Each job has multiple stages, the last one generates results.
DAGScheduler will submit stages without parent stages first, and determines the number of tasks and submit tasks. Then, submit the stages with parent stages.
1. Job Submission
1. Generate job logic plan
Driver program calls transformation() to create computing chain(a serial of RDDs).
The compute() of each RDD defines how to generate the partitions.
getDependencies() generates the relationships between the partitions of RDDs.

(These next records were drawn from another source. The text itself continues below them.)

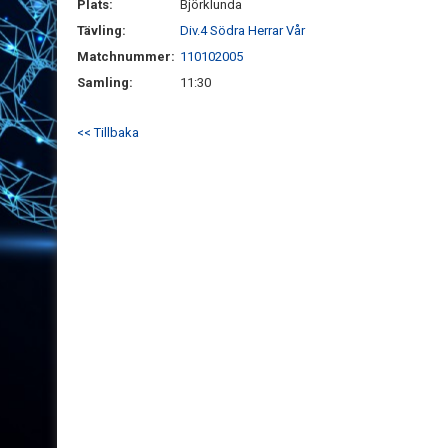
Plats:
Björklunda
Tävling:
Div.4 Södra Herrar Vår
Matchnummer:
110102005
Samling:
11:30
<< Tillbaka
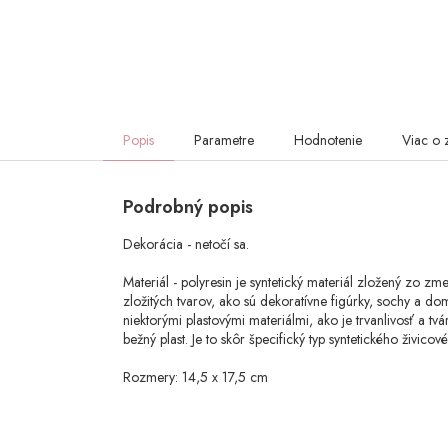
Popis
Parametre
Hodnotenie
Viac o 
Podrobný popis
Dekorácia - netočí sa.
Materiál - polyresin je syntetický materiál zložený zo zme
zložitých tvarov, ako sú dekoratívne figúrky, sochy a do
niektorými plastovými materiálmi, ako je trvanlivosť a tvá
bežný plast. Je to skôr špecifický typ syntetického živic
Rozmery: 14,5 x 17,5 cm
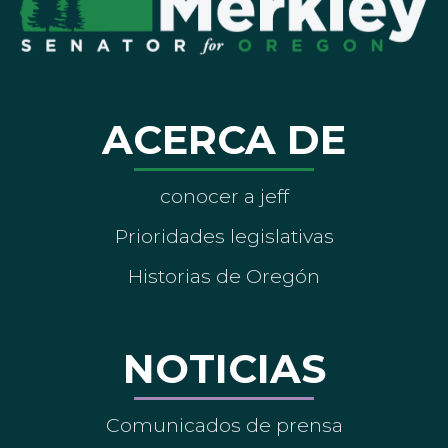
ACERCA DE
conocer a jeff
Prioridades legislativas
Historias de Oregón
NOTICIAS
Comunicados de prensa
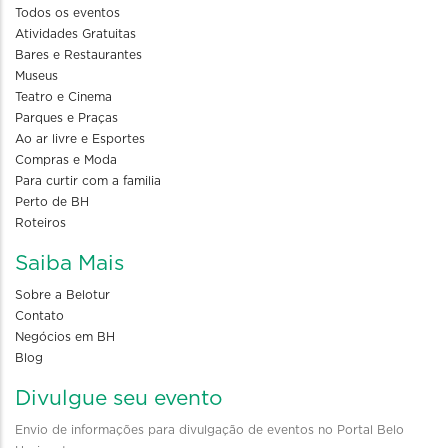
Todos os eventos
Atividades Gratuitas
Bares e Restaurantes
Museus
Teatro e Cinema
Parques e Praças
Ao ar livre e Esportes
Compras e Moda
Para curtir com a familia
Perto de BH
Roteiros
Saiba Mais
Sobre a Belotur
Contato
Negócios em BH
Blog
Divulgue seu evento
Envio de informações para divulgação de eventos no Portal Belo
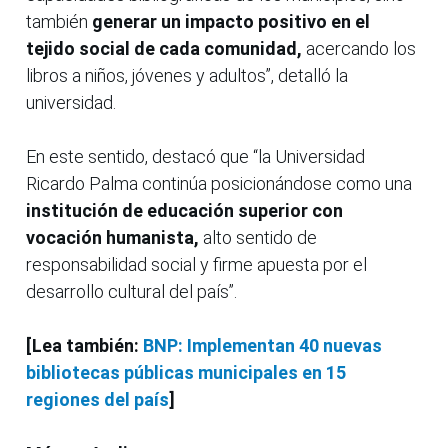
también
generar un impacto positivo en el
tejido social de cada comunidad,
acercando los
libros a niños, jóvenes y adultos”, detalló la
universidad.
En este sentido, destacó que “la Universidad
Ricardo Palma continúa posicionándose como una
institución de educación superior con
vocación humanista,
alto sentido de
responsabilidad social y firme apuesta por el
desarrollo cultural del país”.
[Lea también:
BNP: Implementan 40 nuevas
bibliotecas públicas municipales en 15
regiones del país
]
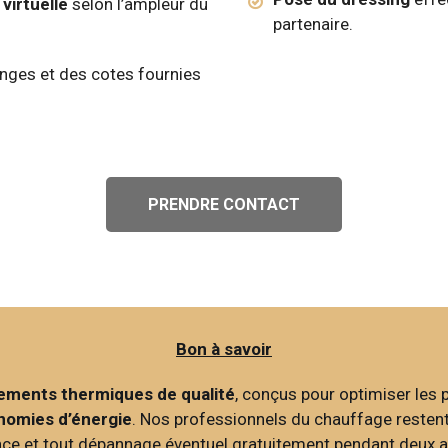
virtuelle
selon l’ampleur du
partenaire.
nges et des cotes fournies
PRENDRE CONTACT
Bon à savoir
ements thermiques de qualité
, conçus pour optimiser les
nomies d’énergie
. Nos professionnels du chauffage restent 
nce et tout dépannage éventuel gratuitement pendant deux a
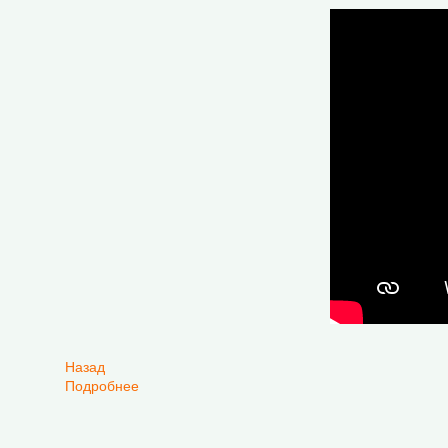
Назад
Подробнее
о Видеосборник выступлений 5-го Международ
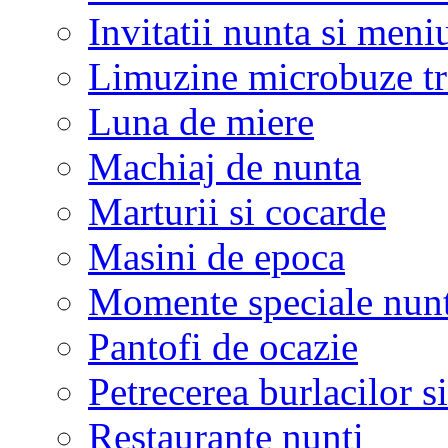
Invitatii nunta si meni
Limuzine microbuze tr
Luna de miere
Machiaj de nunta
Marturii si cocarde
Masini de epoca
Momente speciale nunt
Pantofi de ocazie
Petrecerea burlacilor si
Restaurante nunti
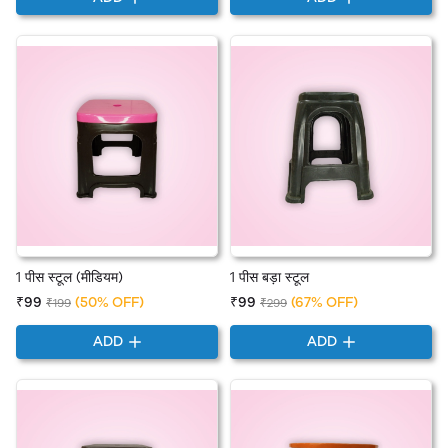
1 पीस स्टूल (मीडियम)
1 पीस बड़ा स्टूल
₹99
(50% OFF)
₹99
(67% OFF)
₹199
₹299
ADD
ADD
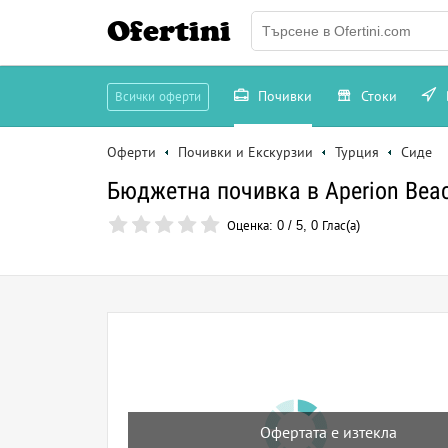
Ofertini
Почивки
Стоки
Всички оферти
Оферти
Почивки и Екскурзии
Турция
Сиде
Бюджетна почивка в Aperion Beac
Оценка:
0
/
5
,
0
Глас(а)
Офертата е изтекла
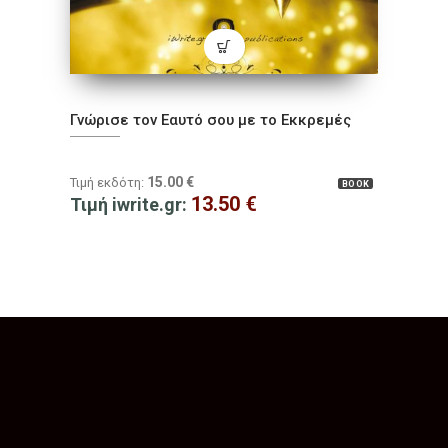
Γνώρισε τον Εαυτό σου με το Εκκρεμές
15.00
€
Τιμή εκδότη:
BOOK
13.50
€
Τιμή iwrite.gr:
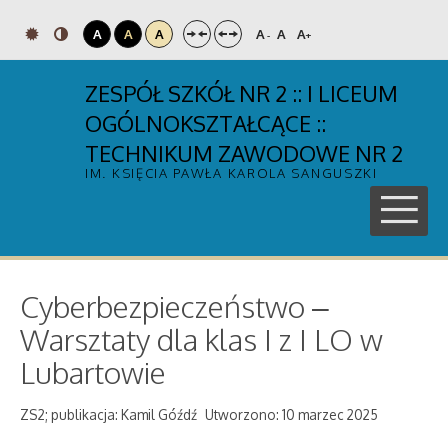
A
A
A
A
A
A
-
+
ZESPÓŁ SZKÓŁ NR 2 :: I LICEUM
OGÓLNOKSZTAŁCĄCE ::
TECHNIKUM ZAWODOWE NR 2
IM. KSIĘCIA PAWŁA KAROLA SANGUSZKI
Cyberbezpieczeństwo –
Warsztaty dla klas I z I LO w
Lubartowie
ZS2; publikacja: Kamil Góźdź
Utworzono: 10 marzec 2025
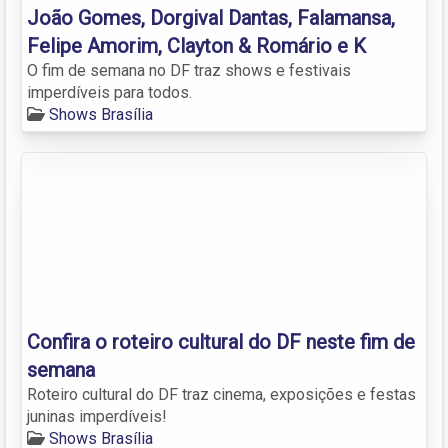
João Gomes, Dorgival Dantas, Falamansa,
Felipe Amorim, Clayton & Romário e K
O fim de semana no DF traz shows e festivais
imperdíveis para todos.
Shows Brasília
Confira o roteiro cultural do DF neste fim de
semana
Roteiro cultural do DF traz cinema, exposições e festas
juninas imperdíveis!
Shows Brasília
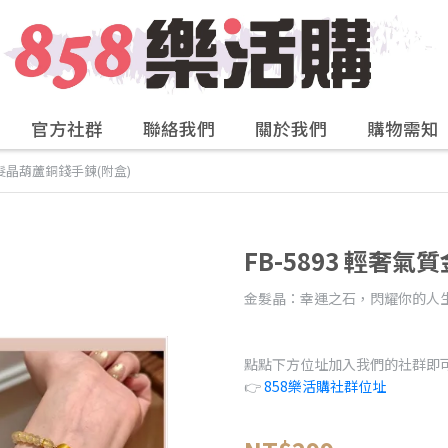
官方社群
聯絡我們
關於我們
購物需知
金髮晶葫蘆銅錢手鍊(附盒)
FB-5893 輕奢
金髮晶：幸運之石，閃耀你的人
點點下方位址加入我們的社群即
👉
858樂活購社群位址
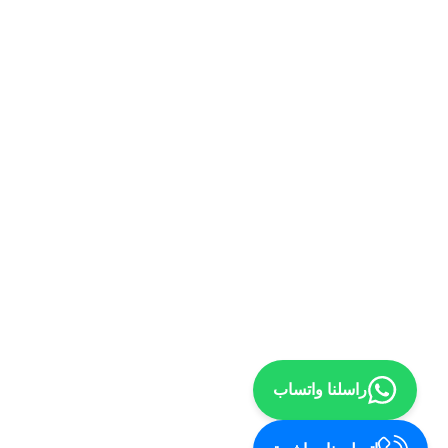
راسلنا واتساب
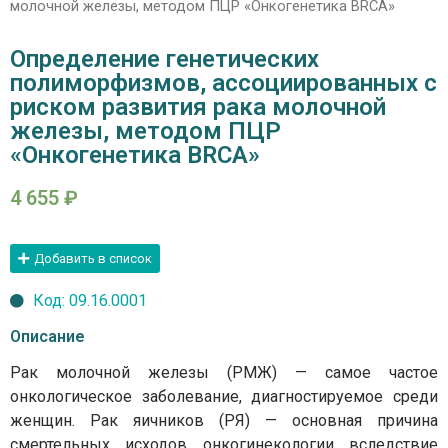
молочной железы, методом ПЦР «Онкогенетика BRCA»
Определение генетических
полиморфизмов, ассоциированных с
риском развития рака молочной
железы, методом ПЦР
«Онкогенетика BRCA»
4 655
₽
Добавить в список
Код: 09.16.0001
Описание
Рак молочной железы (РМЖ) — самое частое
онкологическое заболевание, диагностируемое среди
женщин. Рак яичников (РЯ) — основная причина
смертельных исходов онкогинекологии вследствие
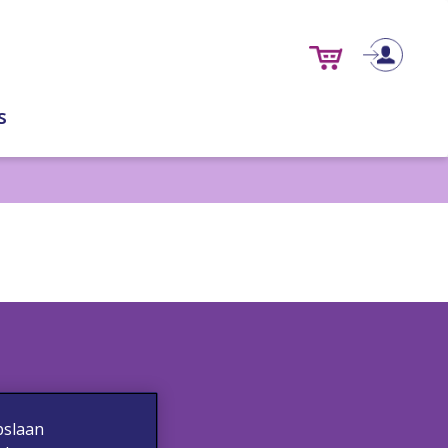
s
pslaan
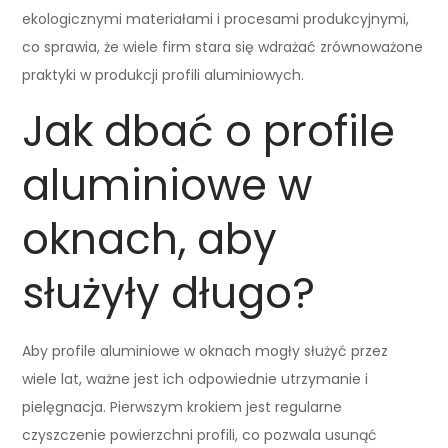
ekologicznymi materiałami i procesami produkcyjnymi,
co sprawia, że wiele firm stara się wdrażać zrównoważone
praktyki w produkcji profili aluminiowych.
Jak dbać o profile
aluminiowe w
oknach, aby
służyły długo?
Aby profile aluminiowe w oknach mogły służyć przez
wiele lat, ważne jest ich odpowiednie utrzymanie i
pielęgnacja. Pierwszym krokiem jest regularne
czyszczenie powierzchni profili, co pozwala usunąć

2. Generate job physical plan
Each action() triggers a job.
Create stages in DAGScheduler.runJob().
Determine ShuffleMapTasks or ResultTasks in submitStage(), then pack tasks into TaskSet for taskScheduler.
3. Allocate Tasks
After sparkDeploySchedulerBackend receives taskSet, send serializedTask to work node's CoarseGrainedExecutorBackend Actor by DriverActor.
4. Job Receive
Executor wraps task into taskRunner, then start a idle thread to run the task.
Each CoarseGrainedExecutorBackend has only one executor object.
2. Task Execution
1. After executor gets the serialized task, deserialize it, then run the task to get direct Result.
2. If the result is small, send back to driver directly. Otherwise, store the result in local memory and disk managed by BlockManager. Instead sending the indirectResult to driver. Driver will fetch it through HTTP if needed.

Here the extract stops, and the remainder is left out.